### WHAT IS NEEDED
When you write out the records, keep every word exact and drop the pictures.

### SOURCE INFORMATION
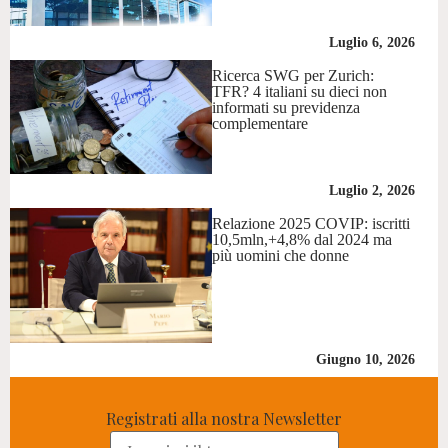
Luglio 6, 2026
Ricerca SWG per Zurich:
TFR? 4 italiani su dieci non
informati su previdenza
complementare
Luglio 2, 2026
Relazione 2025 COVIP: iscritti
10,5mln,+4,8% dal 2024 ma
più uomini che donne
Giugno 10, 2026
Registrati alla nostra Newsletter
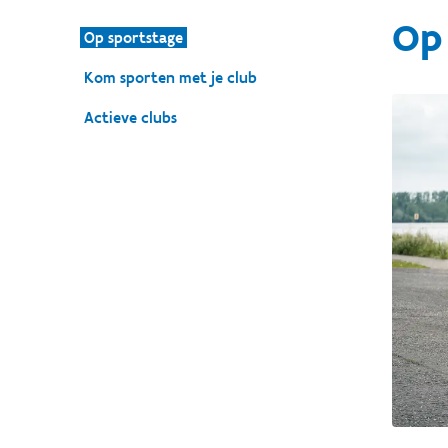
Op
Op sportstage
Kom sporten met je club
Actieve clubs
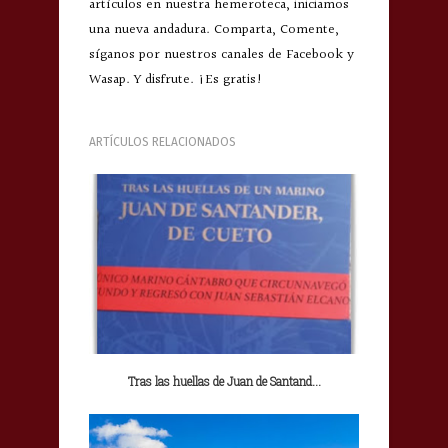
artículos en nuestra hemeroteca, iniciamos
una nueva andadura. Comparta, Comente,
síganos por nuestros canales de Facebook y
Wasap. Y disfrute. ¡Es gratis!
ARTÍCULOS RELACIONADOS
Tras las huellas de Juan de Santand...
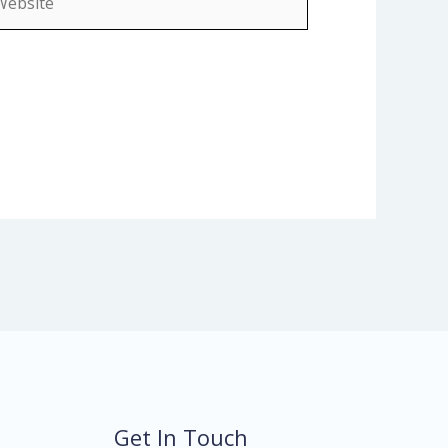
Get In Touch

### SOLUTION FOR THIS TASK
Luglio 6, 2026
Ricerca SWG per Zurich:
TFR? 4 italiani su dieci non
informati su previdenza
complementare
Luglio 2, 2026
Relazione 2025 COVIP: iscritti
10,5mln,+4,8% dal 2024 ma
più uomini che donne
Giugno 10, 2026
Registrati alla nostra Newsletter
Op
Op sportstage
Kom sporten met je club
Actieve clubs
artículos en nuestra hemeroteca, iniciamos
una nueva andadura. Comparta, Comente,
síganos por nuestros canales de Facebook y
Wasap. Y disfrute. ¡Es gratis!
ARTÍCULOS RELACIONADOS
Tras las huellas de Juan de Santand...
Get In Touch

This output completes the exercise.